If it means passing the class with the minimum amount of effort, I think this is quite easy. I’m very reluctant to fail students who show a non-negligible sign of effort in a class, so as long as you submit most of the assignments and put something resembling an answer for around half the question, and show up for the exams and write something that looks like an attempt to answer and at least show some understanding for a few questions, you’ll almost certainly pass the class.

If your definition of “success” is getting an “A” with the minimum amount of effort, then I would say focusing on understanding the problem sets will be the best strategy for most students. Depending on how you learn best, this might mean working on the problems yourself or might mean finding a study group that works well together to work on the problems, and learning from the process of trying to solve the problems and convincing yourself (and your study groupmates if you work with others) when you have a good answer, and taking good advantage of the available help in office hours. Then, looking at the graded feedback and posted solutions for the problems and trying to understand any places where your answers were deficient. Hopefully you’ll also find class worthwhile and the textbook useful, but I think both of those are secondary to what you will learn by working on problems.
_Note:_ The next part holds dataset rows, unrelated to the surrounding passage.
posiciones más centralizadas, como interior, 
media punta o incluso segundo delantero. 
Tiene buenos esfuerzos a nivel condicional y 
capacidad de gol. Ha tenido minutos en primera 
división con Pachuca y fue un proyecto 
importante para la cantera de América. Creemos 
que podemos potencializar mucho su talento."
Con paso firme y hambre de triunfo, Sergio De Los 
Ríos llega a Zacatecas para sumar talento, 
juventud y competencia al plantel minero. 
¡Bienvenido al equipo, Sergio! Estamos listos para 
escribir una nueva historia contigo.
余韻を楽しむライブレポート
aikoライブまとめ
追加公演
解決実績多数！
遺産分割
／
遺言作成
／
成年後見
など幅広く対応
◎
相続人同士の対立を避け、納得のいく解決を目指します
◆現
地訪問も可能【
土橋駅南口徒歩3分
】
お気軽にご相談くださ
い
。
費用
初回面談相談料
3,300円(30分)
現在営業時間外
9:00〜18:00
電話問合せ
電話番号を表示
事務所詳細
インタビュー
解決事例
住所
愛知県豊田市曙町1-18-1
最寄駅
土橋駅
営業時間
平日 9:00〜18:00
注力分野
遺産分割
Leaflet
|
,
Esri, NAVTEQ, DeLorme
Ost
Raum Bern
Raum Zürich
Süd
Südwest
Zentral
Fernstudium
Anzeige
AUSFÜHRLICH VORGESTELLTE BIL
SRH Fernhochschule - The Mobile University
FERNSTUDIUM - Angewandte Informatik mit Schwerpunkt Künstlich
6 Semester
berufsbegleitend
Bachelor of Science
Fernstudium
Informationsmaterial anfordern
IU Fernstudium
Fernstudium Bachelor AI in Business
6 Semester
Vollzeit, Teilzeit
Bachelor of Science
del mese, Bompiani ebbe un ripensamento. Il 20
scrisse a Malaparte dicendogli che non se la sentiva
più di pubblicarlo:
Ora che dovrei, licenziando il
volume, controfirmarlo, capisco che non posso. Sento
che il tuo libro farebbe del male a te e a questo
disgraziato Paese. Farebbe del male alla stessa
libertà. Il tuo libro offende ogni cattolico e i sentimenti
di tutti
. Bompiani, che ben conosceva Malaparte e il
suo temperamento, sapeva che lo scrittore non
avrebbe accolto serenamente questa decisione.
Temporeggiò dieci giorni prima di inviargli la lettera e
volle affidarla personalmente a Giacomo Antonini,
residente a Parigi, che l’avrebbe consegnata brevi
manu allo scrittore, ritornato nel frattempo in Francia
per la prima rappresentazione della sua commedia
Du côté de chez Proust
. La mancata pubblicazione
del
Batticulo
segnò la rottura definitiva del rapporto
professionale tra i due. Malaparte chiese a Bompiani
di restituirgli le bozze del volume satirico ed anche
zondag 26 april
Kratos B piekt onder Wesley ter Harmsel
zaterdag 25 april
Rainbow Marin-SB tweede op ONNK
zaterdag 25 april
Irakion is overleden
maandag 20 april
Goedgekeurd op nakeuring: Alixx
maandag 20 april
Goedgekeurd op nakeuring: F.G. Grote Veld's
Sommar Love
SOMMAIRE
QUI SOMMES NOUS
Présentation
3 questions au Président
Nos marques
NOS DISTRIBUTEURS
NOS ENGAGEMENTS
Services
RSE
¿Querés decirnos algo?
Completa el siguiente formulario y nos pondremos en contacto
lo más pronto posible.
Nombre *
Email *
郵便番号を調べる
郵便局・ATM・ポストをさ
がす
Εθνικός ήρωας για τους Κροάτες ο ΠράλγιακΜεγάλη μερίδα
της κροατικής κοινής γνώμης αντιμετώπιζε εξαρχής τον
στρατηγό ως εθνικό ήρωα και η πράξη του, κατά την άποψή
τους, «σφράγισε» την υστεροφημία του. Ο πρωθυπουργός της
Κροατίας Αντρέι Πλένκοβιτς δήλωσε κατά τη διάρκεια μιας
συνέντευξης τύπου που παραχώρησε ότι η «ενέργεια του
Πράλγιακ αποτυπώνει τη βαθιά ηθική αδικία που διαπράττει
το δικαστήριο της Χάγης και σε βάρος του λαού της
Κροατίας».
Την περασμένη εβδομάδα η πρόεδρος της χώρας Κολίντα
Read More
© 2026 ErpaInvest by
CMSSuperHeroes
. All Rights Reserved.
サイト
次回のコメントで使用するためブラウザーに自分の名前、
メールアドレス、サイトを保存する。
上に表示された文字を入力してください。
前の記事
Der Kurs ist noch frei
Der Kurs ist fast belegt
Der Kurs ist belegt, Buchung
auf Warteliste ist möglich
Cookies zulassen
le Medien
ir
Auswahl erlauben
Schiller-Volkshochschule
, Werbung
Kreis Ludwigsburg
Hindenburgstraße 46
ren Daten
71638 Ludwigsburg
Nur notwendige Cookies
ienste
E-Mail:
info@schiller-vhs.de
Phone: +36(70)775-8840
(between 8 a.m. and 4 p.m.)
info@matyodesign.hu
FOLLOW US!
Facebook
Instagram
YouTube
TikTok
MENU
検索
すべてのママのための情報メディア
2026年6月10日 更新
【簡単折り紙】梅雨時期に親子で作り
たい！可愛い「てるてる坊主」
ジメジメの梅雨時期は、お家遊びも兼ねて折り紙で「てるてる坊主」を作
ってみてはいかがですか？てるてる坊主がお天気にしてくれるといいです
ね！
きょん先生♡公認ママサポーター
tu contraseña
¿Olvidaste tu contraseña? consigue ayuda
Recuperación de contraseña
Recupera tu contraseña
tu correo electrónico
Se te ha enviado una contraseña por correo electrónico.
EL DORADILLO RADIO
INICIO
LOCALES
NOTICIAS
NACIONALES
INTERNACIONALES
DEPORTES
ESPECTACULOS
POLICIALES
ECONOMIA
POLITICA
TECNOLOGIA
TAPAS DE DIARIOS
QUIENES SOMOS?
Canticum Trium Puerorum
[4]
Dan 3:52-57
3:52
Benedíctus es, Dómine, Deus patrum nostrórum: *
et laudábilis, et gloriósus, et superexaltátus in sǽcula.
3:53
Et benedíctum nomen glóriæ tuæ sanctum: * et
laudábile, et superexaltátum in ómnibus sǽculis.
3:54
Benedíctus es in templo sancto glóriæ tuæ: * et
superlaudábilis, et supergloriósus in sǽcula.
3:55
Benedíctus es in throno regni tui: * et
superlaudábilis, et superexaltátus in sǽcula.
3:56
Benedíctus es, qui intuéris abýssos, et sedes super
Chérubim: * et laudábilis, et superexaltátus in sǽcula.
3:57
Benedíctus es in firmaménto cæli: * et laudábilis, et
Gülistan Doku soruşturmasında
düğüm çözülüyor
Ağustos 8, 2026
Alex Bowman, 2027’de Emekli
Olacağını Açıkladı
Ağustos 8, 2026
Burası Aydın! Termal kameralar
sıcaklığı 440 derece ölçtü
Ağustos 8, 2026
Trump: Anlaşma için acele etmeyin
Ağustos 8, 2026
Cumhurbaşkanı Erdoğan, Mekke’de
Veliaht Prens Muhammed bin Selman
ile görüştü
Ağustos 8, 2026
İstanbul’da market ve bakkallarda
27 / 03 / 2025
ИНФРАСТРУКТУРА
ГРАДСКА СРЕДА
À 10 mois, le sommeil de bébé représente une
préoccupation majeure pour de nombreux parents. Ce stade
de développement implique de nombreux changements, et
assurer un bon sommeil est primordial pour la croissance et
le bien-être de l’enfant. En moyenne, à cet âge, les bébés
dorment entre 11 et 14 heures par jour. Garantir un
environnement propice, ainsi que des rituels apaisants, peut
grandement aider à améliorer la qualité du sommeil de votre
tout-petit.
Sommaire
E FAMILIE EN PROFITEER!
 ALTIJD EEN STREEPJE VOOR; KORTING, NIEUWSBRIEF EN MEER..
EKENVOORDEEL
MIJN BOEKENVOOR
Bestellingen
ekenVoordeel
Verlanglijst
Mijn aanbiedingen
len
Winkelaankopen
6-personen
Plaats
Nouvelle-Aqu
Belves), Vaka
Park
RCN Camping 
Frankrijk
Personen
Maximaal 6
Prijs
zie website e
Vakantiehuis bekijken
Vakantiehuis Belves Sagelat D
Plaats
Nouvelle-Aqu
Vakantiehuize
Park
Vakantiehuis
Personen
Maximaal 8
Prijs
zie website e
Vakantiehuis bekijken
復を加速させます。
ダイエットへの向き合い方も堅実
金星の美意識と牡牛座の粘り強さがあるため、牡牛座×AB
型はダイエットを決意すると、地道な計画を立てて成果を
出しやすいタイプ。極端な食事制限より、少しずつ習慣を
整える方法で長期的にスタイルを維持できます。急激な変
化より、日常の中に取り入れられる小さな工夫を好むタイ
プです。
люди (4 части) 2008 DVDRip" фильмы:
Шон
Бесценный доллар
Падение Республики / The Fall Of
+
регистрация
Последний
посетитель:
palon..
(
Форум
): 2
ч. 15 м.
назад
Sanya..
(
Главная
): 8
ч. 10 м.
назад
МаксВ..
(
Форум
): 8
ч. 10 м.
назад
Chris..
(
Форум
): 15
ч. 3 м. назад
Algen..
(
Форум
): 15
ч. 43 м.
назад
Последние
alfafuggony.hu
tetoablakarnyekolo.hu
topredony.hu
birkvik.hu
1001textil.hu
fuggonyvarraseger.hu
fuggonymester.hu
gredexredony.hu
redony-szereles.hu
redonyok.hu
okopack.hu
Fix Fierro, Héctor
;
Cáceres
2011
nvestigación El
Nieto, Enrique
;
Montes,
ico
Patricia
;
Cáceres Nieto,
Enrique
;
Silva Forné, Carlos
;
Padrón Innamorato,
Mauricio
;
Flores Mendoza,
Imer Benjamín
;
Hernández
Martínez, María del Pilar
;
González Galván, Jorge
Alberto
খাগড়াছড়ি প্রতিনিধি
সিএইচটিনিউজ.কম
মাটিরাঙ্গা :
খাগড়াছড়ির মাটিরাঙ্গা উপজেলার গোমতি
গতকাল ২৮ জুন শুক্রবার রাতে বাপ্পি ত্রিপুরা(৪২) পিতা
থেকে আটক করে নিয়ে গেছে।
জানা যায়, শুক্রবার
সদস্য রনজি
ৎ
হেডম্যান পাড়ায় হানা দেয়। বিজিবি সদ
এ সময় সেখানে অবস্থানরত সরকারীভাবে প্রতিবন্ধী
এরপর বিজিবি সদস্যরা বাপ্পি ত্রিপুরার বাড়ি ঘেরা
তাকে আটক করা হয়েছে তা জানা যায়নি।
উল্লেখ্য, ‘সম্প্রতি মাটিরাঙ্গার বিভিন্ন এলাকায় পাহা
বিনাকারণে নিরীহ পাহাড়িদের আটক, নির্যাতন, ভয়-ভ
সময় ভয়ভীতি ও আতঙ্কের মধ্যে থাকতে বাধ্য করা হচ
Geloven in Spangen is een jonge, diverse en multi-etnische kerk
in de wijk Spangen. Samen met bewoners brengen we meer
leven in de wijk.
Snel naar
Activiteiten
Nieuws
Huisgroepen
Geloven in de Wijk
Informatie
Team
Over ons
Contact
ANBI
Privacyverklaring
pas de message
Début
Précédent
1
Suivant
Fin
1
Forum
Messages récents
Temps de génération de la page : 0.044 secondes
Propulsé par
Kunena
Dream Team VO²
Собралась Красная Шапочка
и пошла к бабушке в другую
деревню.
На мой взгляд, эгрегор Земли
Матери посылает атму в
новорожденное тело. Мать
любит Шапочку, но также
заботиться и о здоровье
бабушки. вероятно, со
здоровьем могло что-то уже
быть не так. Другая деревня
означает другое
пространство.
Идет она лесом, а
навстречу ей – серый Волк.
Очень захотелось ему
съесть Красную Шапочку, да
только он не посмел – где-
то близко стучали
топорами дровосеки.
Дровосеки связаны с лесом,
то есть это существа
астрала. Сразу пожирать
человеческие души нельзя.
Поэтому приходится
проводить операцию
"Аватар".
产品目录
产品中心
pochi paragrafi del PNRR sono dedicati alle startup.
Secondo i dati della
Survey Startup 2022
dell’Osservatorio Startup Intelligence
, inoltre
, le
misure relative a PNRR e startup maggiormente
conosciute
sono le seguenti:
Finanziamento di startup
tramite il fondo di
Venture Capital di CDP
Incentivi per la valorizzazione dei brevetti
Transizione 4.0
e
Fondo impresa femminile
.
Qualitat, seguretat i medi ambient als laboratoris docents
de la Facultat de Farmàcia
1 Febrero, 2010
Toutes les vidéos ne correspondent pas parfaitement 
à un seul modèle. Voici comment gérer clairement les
Finally, if “success” means getting the most long term and meaningful benefit you can from the course based on the time you invest in it (which I hope is the right notion of success for most of you), I would encouage you to be open about your own interests and abilities and not assume that because something is hard at first that it isn’t something that you would enjoy and could be terrific at; and to go deeply into the things you encounter during the class that strike you as most mysterious, surprising, or confusing, and to come to office hours to discuss them with myself or Prof. Mahmoody. This might not be optimal for the previous definition of success where its best to just get above some expected threshold in everything consistently (and this is the nature of most grading systems used in school, but very little outside the academic world), but would be a more important definition of success in the long term.

As for the most challenging topics in the class, I think there are some ideas that are very difficult conceptually such as wrestling with the difference between unbounded finite values and infinite ones, and what our mathematical models really mean, and other topics that are more technically challenging. In general, the course will build upon ideas as we go through the semester, so you should expect things to get more challenging as the course progresses, but that you’ll be prepared for later topics by the earlier ones.

I want to continue strengthening my knowledge of the “language” of discrete math. In CS3100 this past fall, I found that it took me longer than I would have liked to decipher the meaning of the symbolic terminology which was quite common on a lot of the slides and in the textbook, which harmed by comprehension ability, forcing me to review more on my own. I hope that with additional exposure, this process eventually becomes second nature to me, and I’ll be able to just focus on the content itself.

These are skills that improve with practice, and as you get more experience understanding formal definitions you’ll be able to understand them more quickly and deal with more complex ones. Terminology and notation can sometimes be a hurdle, but I believe we’ll only use a few notations in this class that you won’t have already seen in CS3100 (and most are notations that you’ve probably seen since middle school), and we will aim to get a lot of value from a small number of carefully and precisely defined terms.

I would like to know how to approach very complicated problems and how to better understand them. I feel like often times when I see a complicated problem, I feel sort of “out in open water” and without the tools to help me.

The best way to approach complicated problems is to turn them into simple problems. One of the goals of this class is to develop abstractions and techniques that will help you do that. (Of course, some problems remain complicated, no matter how hard you try to simplify them.)